Le 18 septembre 2001, le président Érythréen Issaias Afeworki profitait de la sidération provoquée par les attentats du 11 septembre pour transformer son pays en dictature et interdire tous les médias indépendants du pays. Vingt ans plus tard, l’Érythrée demeure un trou noir de l’information. Reporters sans frontières (RSF) demande la libération des journalistes détenus et appelle les pays partenaires de l’Érythrée à faire pression sur le régime d’Asmara pour mettre fin à deux décennies de chape de plomb sur l’information.
«Tous les journaux sont interdits, vous n’avez pas entendu la radio? » Lorsque Tedros Abraham Tsegay descend chercher Setit, le journal pour lequel il écrit depuis un an et demi, l’un des plus renommés d’Érythrée, la vendeuse lui fait comprendre que cette édition du 18 septembre 2001 à laquelle il a contribué pourrait bien être la dernière. A l’aube, un communiqué a été lu à la radio nationale. Tous les médias indépendants sont désormais interdits. Les responsables politiques qui ont signé une tribune appelant à la mise en œuvre de réformes démocratiques publiée par Setit trois mois plus tôt sont déjà recherchés. Et les journalistes suivront. Lorsque Tedros arrive à la rédaction du journal ce matin-là, la police est déjà sur place. Il n’y remettra plus jamais les pieds.
Dawit Isaak, l’un des rédacteurs les plus aguerris de ce bihebdomadaire et l’un des mentors de Tedros, est arrêté le 23 septembre. Ce journaliste suédo-érythréen est détenu au secret depuis 20 ans sans avoir été jugé. En 2005, il sera brièvement libéré pendant deux jours avant d’être de nouveau enlevé à sa famille. «Nous avons discuté une minute au téléphone, se souvient son frère Esayas. Il voulait venir me voir pour Noël en Suède.» C’est la toute dernière fois qu’il a pu lui parler.
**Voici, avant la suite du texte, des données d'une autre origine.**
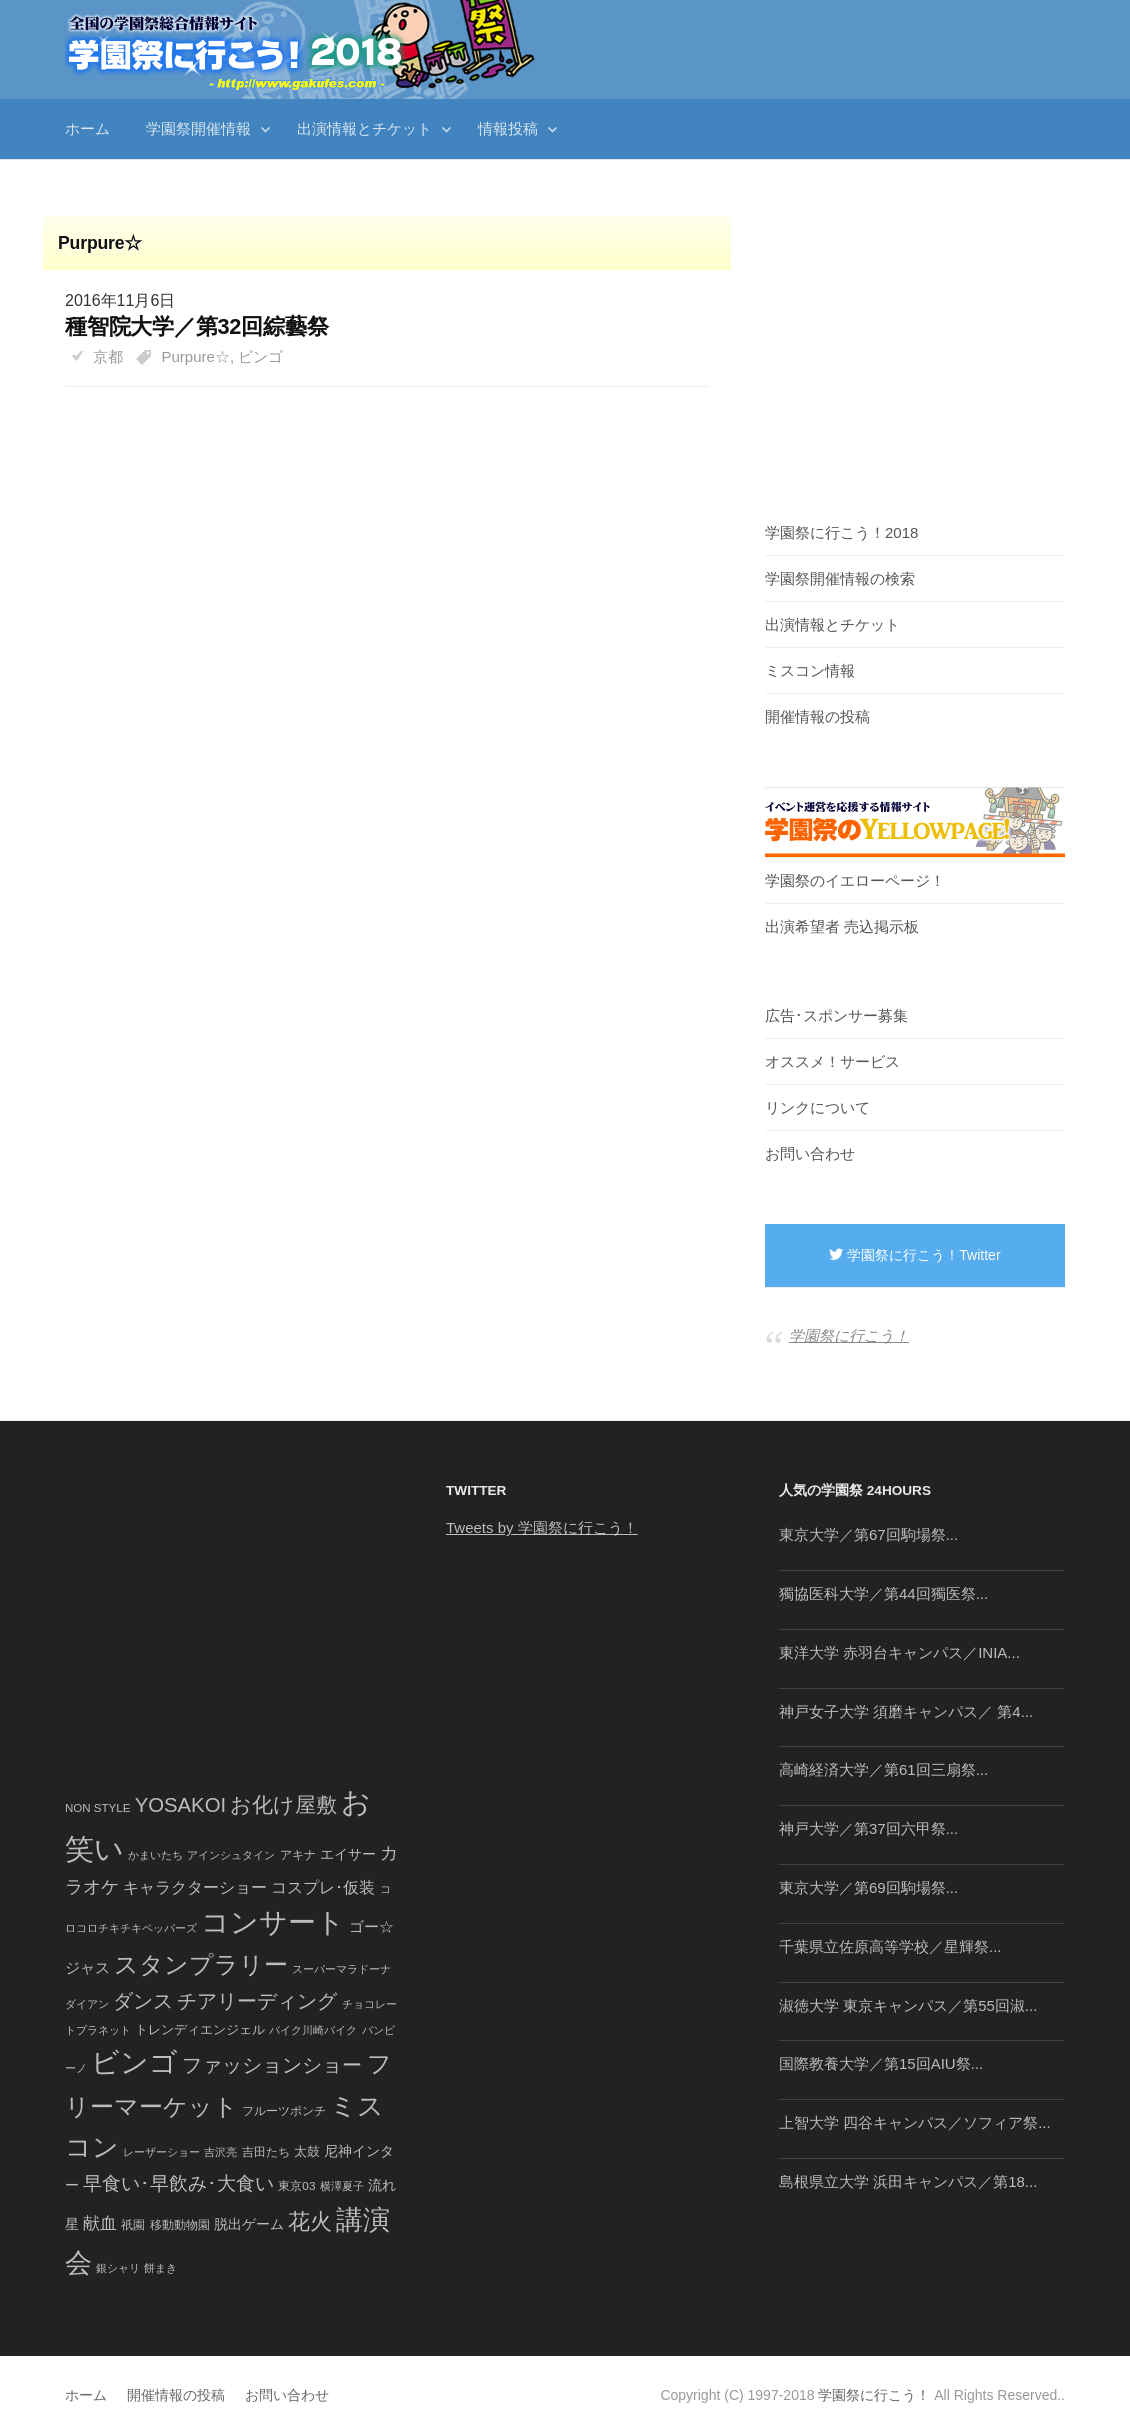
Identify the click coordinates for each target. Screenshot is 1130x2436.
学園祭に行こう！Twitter (914, 1255)
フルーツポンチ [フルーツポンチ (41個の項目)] (284, 2111)
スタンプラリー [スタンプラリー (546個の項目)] (201, 1964)
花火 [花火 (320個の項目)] (310, 2221)
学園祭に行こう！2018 (841, 532)
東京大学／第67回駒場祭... (868, 1534)
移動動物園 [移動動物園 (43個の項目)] (180, 2224)
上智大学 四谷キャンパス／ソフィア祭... (915, 2122)
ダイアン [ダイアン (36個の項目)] (87, 2004)
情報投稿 (508, 128)
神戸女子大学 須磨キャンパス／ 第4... (906, 1711)
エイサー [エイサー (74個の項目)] (348, 1854)
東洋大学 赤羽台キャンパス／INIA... (899, 1652)
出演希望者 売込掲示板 (842, 926)
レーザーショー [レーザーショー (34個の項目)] (161, 2152)
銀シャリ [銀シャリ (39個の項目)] (118, 2268)
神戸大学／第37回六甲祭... (868, 1828)
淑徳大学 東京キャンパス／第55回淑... (908, 2005)
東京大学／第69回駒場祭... (868, 1887)
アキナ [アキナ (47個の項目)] (298, 1855)
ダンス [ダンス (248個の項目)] (143, 2001)
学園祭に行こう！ (849, 1335)
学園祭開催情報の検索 (840, 578)
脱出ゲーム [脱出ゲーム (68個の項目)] (249, 2224)
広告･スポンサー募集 (836, 1015)
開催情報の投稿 (817, 716)
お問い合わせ (810, 1153)
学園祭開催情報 (198, 128)
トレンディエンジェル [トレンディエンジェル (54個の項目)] (200, 2029)
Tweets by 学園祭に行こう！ (542, 1527)
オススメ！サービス (832, 1061)
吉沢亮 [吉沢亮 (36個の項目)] (220, 2152)
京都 (108, 356)
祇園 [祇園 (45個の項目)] (133, 2225)
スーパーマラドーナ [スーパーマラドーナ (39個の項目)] (341, 1969)
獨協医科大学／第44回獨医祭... (883, 1593)
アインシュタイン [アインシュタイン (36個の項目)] (231, 1855)
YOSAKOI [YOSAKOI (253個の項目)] (181, 1805)
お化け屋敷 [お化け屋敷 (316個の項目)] (283, 1805)
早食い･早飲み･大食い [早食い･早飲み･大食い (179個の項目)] (178, 2183)
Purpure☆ (196, 356)
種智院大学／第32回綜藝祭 (196, 326)
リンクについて (817, 1107)
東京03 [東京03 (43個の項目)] (296, 2185)
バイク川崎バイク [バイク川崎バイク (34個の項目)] (313, 2030)
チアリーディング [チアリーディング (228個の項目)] (257, 2001)
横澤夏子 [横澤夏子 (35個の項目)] (342, 2186)
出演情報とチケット (364, 128)
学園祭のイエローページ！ (855, 880)
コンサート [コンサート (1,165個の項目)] (273, 1922)
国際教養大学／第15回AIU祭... (881, 2063)
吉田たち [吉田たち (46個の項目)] (266, 2152)
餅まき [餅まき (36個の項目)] (160, 2268)
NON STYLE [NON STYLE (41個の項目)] (97, 1808)
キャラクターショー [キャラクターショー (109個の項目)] (195, 1887)
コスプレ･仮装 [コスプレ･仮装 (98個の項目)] (323, 1887)
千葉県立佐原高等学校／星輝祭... (890, 1946)
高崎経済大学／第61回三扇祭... (883, 1769)
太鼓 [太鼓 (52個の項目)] (307, 2152)
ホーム (87, 128)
Depuis, les informations se font rares. Et inquiétantes. En 2010, un ancien gardien de prison qui était parvenu à fuir le pays avait détaillé les conditions de détention atroces auxquelles Dawit et d’autres prisonniers étaient exposés : absence de visites, chaleur extrême, torture… Puis, plus rien ou presque jusqu’à une communication publiée il y a un mois par le groupe d’experts des Nations unies sur les disparitions forcées indiquant que le journaliste était encore vivant en septembre 2020 selon le témoignage d’une source qualifiée de ‘“crédible”.
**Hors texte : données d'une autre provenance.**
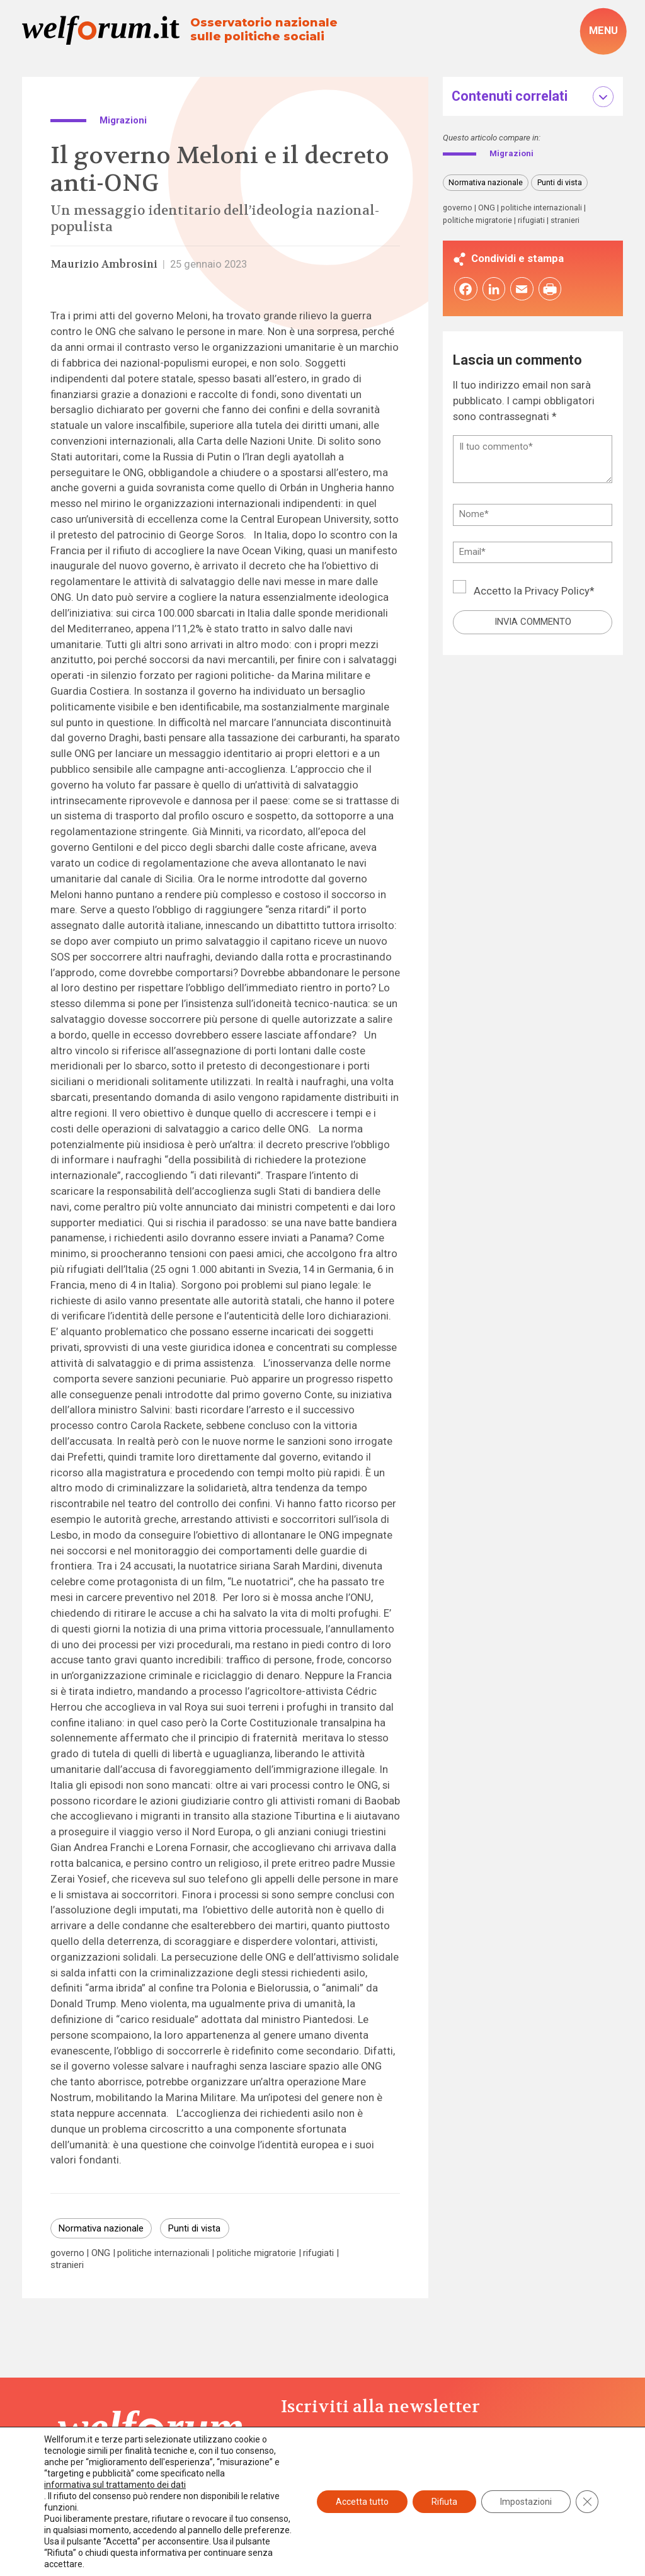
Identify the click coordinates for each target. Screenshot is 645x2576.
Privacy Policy (557, 592)
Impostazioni (526, 2502)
Parmi la douzaine de journalistes arrêtés en septembre 2001, seuls trois seraient encore vivants et détenus au secret. En tout, au moins onze journalistes croupissent dans les geôles du pays sans accès à un avocat et sans qu’aucun procès ne soit prévu. Certains sont sans doute détenus dans la prison d’Eiraeiro, un lieu de détention construit spécialement pour les prisonniers d’opinion. Au-dessus de sa salle d’interrogatoire, figure cette inscription glaçante : «si vous n’aimez pas le message, tuez le messager.»
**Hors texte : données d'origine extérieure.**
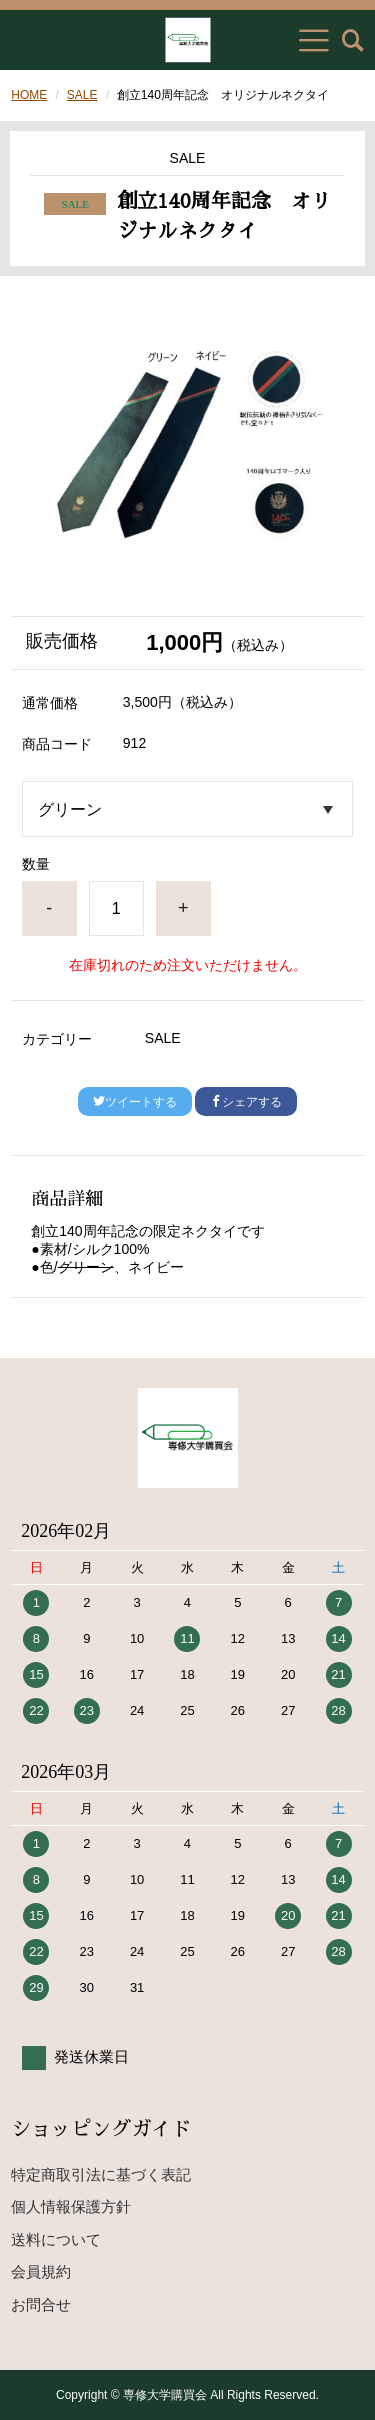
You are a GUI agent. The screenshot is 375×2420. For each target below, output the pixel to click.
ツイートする (135, 1102)
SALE (82, 95)
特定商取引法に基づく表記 (101, 2174)
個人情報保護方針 (71, 2206)
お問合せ (41, 2304)
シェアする (246, 1102)
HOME (29, 95)
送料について (56, 2239)
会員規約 (41, 2271)
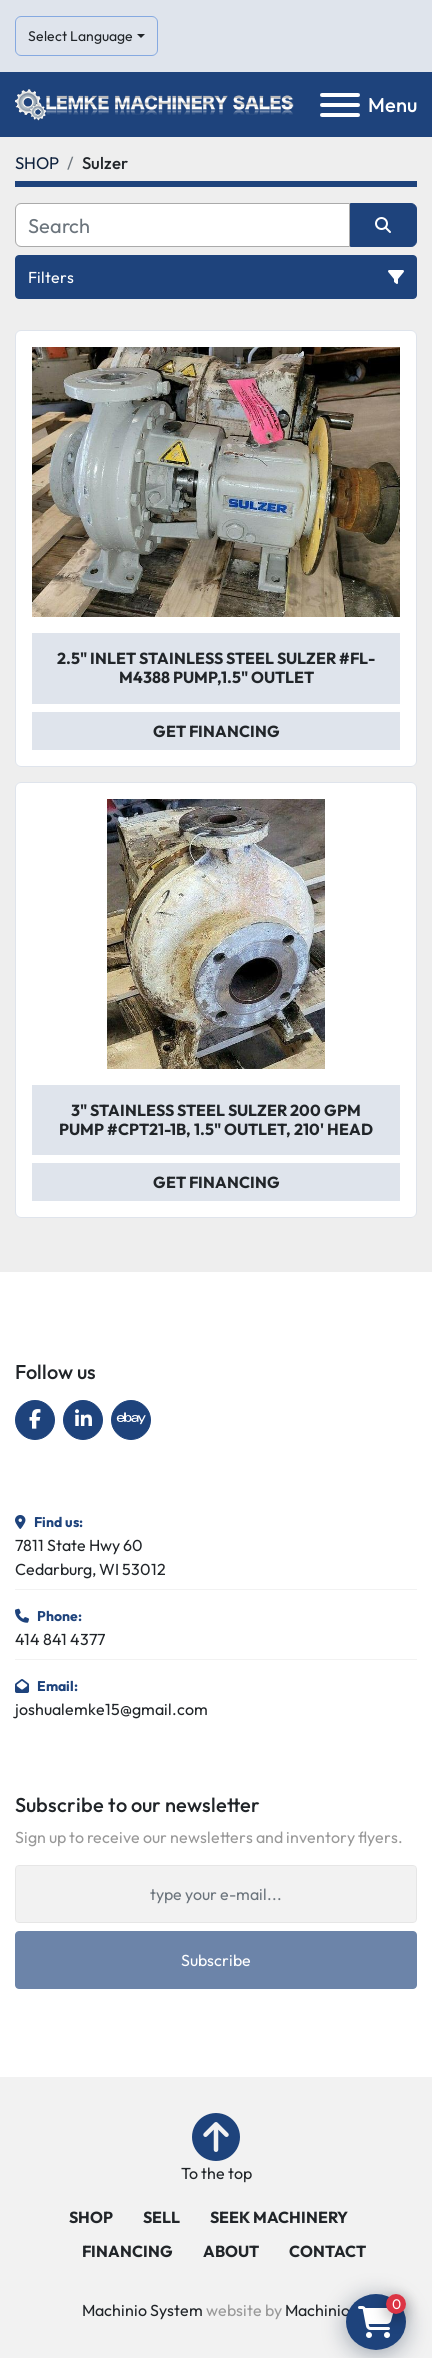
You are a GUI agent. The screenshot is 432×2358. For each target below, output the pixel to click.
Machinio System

«Vingt ans après l’instauration de la dictature, l’Érythrée demeure un désert de l’information dans lequel les journalistes ont été systématiquement arrêtés, torturés, contraints de se cacher ou de fuir leur pays, déclare le responsable du bureau Afrique de RSF Arnaud Froger. Cette situation dramatique, presque unique au monde, résulte d’une politique de prédation continue au mépris de la dignité humaine la plus élémentaire. Nous exhortons les pays partenaires de l’Érythrée à accentuer la pression pour qu’Asmara libère les journalistes qu’elle détient dans des conditions atroces et fournisse au plus vite des preuves de vie de ceux qu’elle maintient au secret depuis deux décennies».
RSF continue à se battre pour obtenir la libération de Dawit Isaak et de tous les journalistes détenus en Érythrée. En octobre 2020, notre organisation a déposé une plainte pour crime contre l’humanité auprès de la justice suédoise visant huit hauts responsables politiques et sécuritaires du régime d’Asmara dont le président Issaias Afeworki considéré par notre organisation comme un prédateur de l’information.
Cette plainte a été rejetée en raison de la difficulté à conduire des investigations et en l’absence de coopération des autorités érythréennes. Des motifs qui ne sont pas acceptables selon RSF si l’on souhaite rendre justice à Dawit Isaak et ne pas laisser impunies deux décennies de crimes répétés contre le plus ancien journaliste prisonnier au monde. RSF travaille à de nouveaux recours afin que la justice suédoise revienne sur sa décision.
L’Érythrée, 180e, figure à la toute dernière place du Classement mondial de la liberté de la presse établi par RSF.